When the schemaless is enabled, validation will be skipped.

Breaking Changes (compared to previous S3 implementation)

  • [CSV] Mapping of type array and object: before, they were mapped as large_string and hence casted as strings. Given the new changes, if array or object is specified, the value will be casted as array and object respectively.
  • [CSV] Before, a string value would not be considered as null_values if the column type was a string. We will now start to cast string columns with values matching null_values to null.
  • [CSV] decimal_point option is deprecated: It is not possible anymore to use another character than . to separate the integer part from non-integer part. Given that the float is format with another character than this, it will be considered as a string.
  • [Parquet] columns option is deprecated: You can use Airbyte column selection in order to have the same behavior. We don't expect it, but this could have impact on the performance as payload could be bigger.

Incremental syncs

The file-based connectors supports the following sync modes:

Feature Supported?
Full Refresh Sync Yes
Incremental Sync Yes
Replicate Incremental Deletes No
Replicate Multiple Files (pattern matching) Yes
Replicate Multiple Streams (distinct tables) Yes
Namespaces No

We recommend you do not manually modify files that are already synced. The connector has file-level granularity, which means adding or modifying a row in a CSV file will trigger a re-sync of the content of that file.

Incremental sync

After the initial sync, the connector only pulls files that were modified since the last sync.

The connector checkpoints the connection states when it is done syncing all files for a given timestamp.
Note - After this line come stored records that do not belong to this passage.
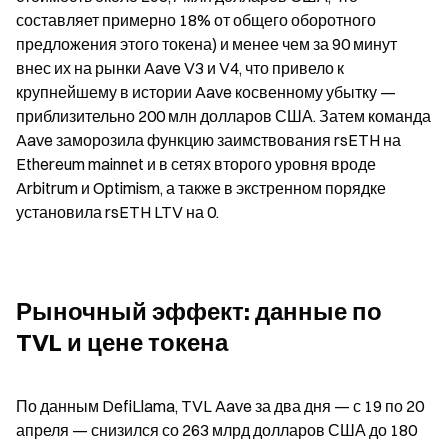
составляет примерно 18% от общего оборотного 
предложения этого токена) и менее чем за 90 минут 
внес их на рынки Aave V3 и V4, что привело к 
крупнейшему в истории Aave косвенному убытку — 
приблизительно 200 млн долларов США. Затем команда 
Aave заморозила функцию заимствования rsETH на 
Ethereum mainnet и в сетях второго уровня вроде 
Arbitrum и Optimism, а также в экстренном порядке 
установила rsETH LTV на 0.
Рыночный эффект: данные по 
TVL и цене токена
По данным DefiLlama, TVL Aave за два дня — с 19 по 20 
апреля — снизился со 263 млрд долларов США до 180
The connection's state only keeps track of the last 10 000 files synced. If more than 10 000 files are synced, the connector won't be able to rely on the connection state to deduplicate files. In this case, the connector will initialize its cursor to the minimum between the earliest file in the history, or 3 days ago.

Both the maximum number of files, and the time buffer can be configured by connector developers.